Degli atleti che ha seguito nel corso della sua carriera, quali sono quelli con cui crede di aver ottenuto, a livello personale, i migliori risultati?
"Se Ennio Falco è quello che ha ottenuto il risultato sportivo più prestigioso (oro olimpico nello skeet ad Atlanta 1996, ndr), ho avuto la fortuna di seguire Giovanni Pellielo, il più grande tiratore al volo al mondo. Ricordo che al termine delle Olimpiadi di Londra, dove non vinse nessuna medaglia, ha subito ricominciato ad allenarsi: una cosa che non si dovrebbe mai fare. Alla prima prova di Coppa del Mondo dopo l’Olimpiade, nel febbraio 2013, ha vinto ed ha fatto registrare il record del mondo. Si tratta di un caso unico e forse, anche se non avesse avuto quella grande delusione, lo avrebbe fatto lo stesso, non abbiamo la controprova. Però credo che rappresenti bene un esempio positivo su come si dovrebbe “digerire” una delusione e riprendere ad allenarsi con impegno, nonostante i normali dubbi che si possano avere sulla propria forza. In quel caso non si è trattato soltanto di un’impresa sportiva, ma di un’impresa emotiva enorme".

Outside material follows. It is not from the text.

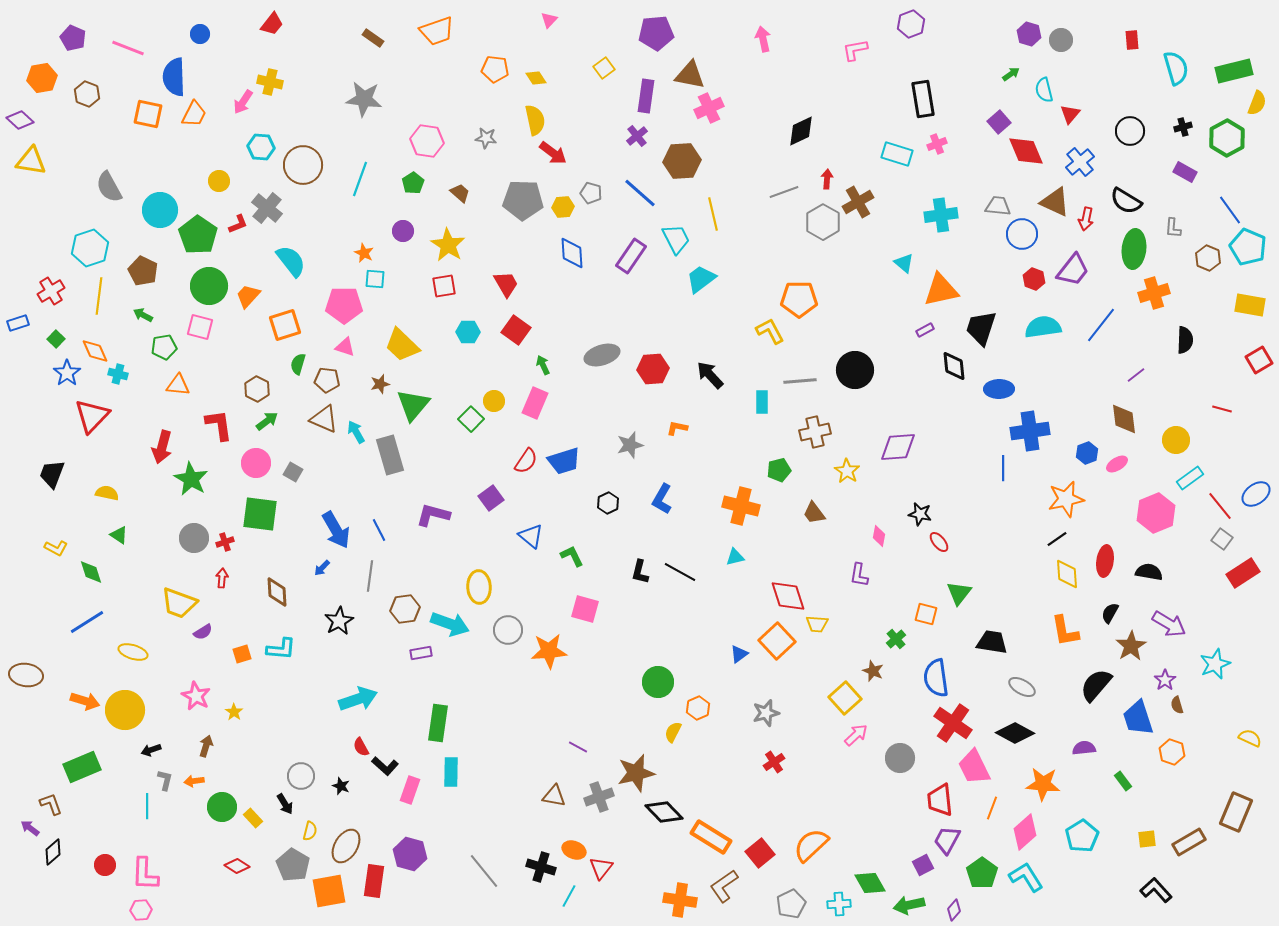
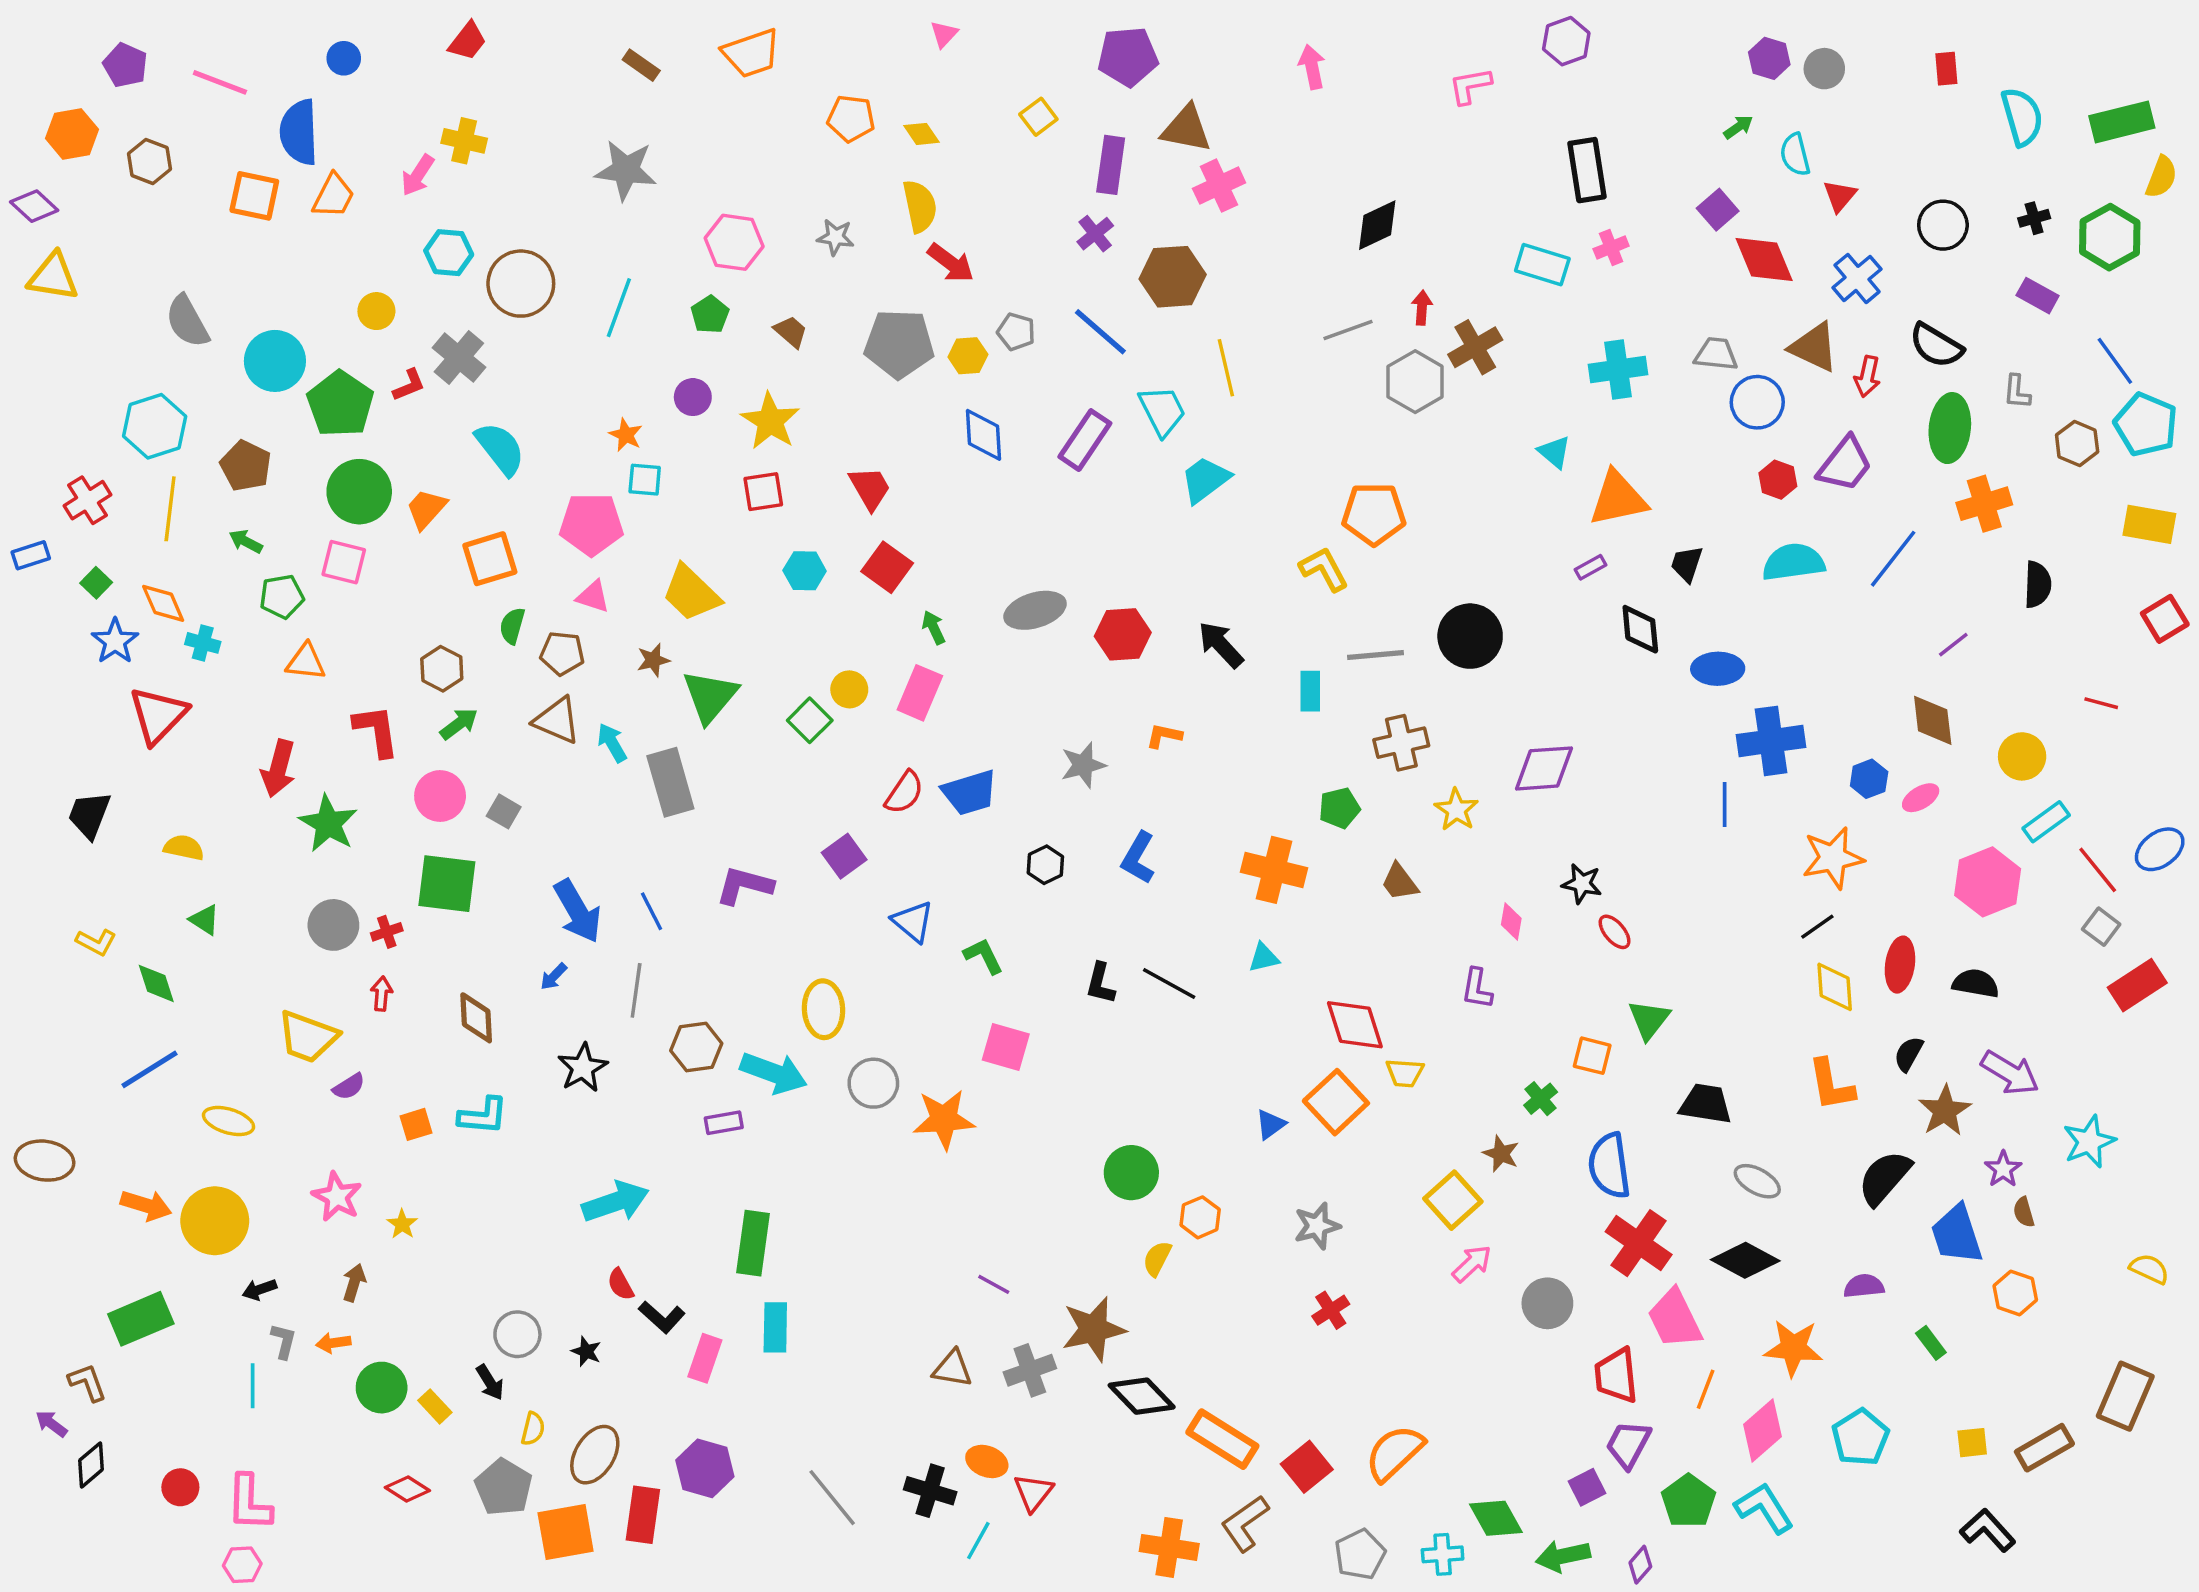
black trapezoid: (981, 328) -> (1687, 564), size x0.6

Un’impresa enorme che ora attende, oltre a Marc Marquez, anche la sfortunatissima Sofia Goggia, infortunatasi a pochi giorni dall’inizio dei Mondiali di sci alpino di Cortina 2021.
"Vero e non sarà facile uscire. Dovrà impegnarsi quotidianamente per uscire da una condizione mentale che ti porta, inevitabilmente, a rimuginare su quanto successo. Pensare di essere stata sfortunata o di avere delle colpe, oltre ad essere inutile, ti danneggia e basta. È un lavoro che dovrà fare su sé stessa, prima come persona che come atleta".